• Your task:
The line containing "Naukowcy porównali 3" opens the span to copy, and the last line of the records below closes it. Write out that span exactly.

··· Data section ···

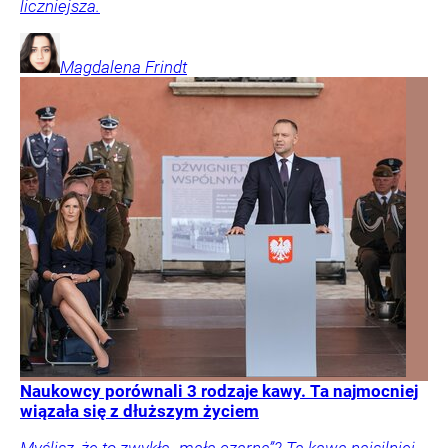
liczniejsza.
Magdalena
Frindt
Naukowcy porównali 3 rodzaje kawy. Ta najmocniej
wiązała się z dłuższym życiem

···

• Completed exercise:
Naukowcy porównali 3 rodzaje kawy. Ta najmocniej
wiązała się z dłuższym życiem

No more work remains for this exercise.